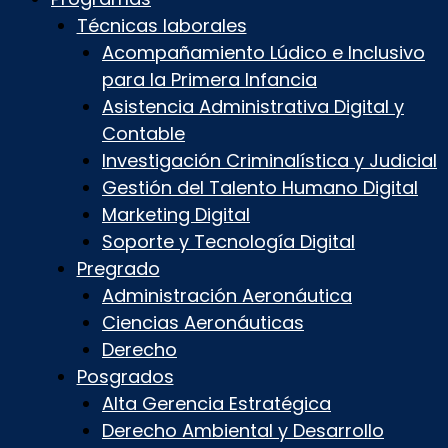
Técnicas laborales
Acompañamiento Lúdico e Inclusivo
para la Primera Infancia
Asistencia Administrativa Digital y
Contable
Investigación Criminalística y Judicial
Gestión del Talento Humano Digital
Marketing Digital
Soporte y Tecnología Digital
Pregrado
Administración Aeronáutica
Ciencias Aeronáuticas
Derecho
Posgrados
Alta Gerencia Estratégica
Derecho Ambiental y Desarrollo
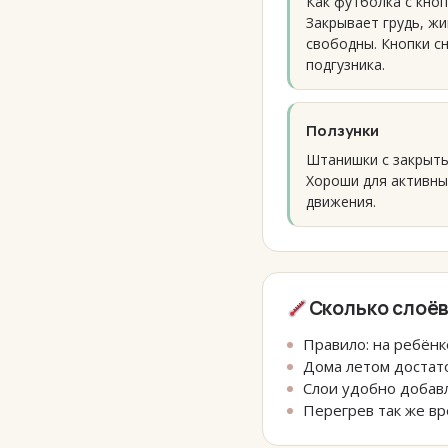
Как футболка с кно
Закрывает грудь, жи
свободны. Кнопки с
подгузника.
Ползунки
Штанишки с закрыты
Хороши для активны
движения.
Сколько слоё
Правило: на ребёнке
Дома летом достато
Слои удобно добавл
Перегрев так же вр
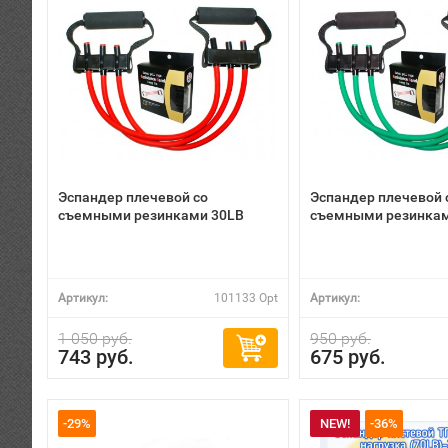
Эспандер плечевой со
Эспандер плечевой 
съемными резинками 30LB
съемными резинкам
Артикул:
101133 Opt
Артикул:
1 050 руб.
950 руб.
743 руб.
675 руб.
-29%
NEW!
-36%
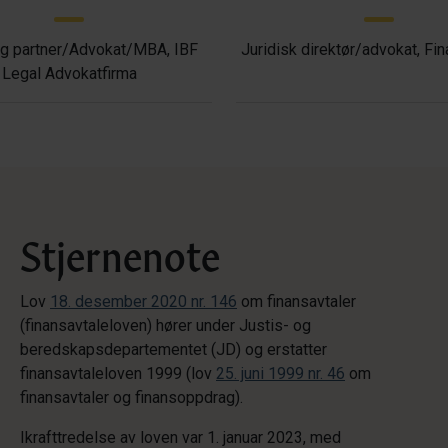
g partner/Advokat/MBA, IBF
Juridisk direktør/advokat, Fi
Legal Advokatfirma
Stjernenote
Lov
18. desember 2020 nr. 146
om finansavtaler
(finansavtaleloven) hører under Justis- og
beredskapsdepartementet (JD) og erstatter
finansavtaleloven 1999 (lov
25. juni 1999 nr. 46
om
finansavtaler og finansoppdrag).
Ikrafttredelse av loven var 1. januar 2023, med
======
- Goal of the exercise: In the answer, include exactly the lines from the line containing "Legal Advokatfirma" through the end of the data, and nothing else.

- Your response:
Legal Advokatfirma
Stjernenote
Lov
18. desember 2020 nr. 146
om finansavtaler
(finansavtaleloven) hører under Justis- og
beredskapsdepartementet (JD) og erstatter
finansavtaleloven 1999 (lov
25. juni 1999 nr. 46
om
finansavtaler og finansoppdrag).
Ikrafttredelse av loven var 1. januar 2023, med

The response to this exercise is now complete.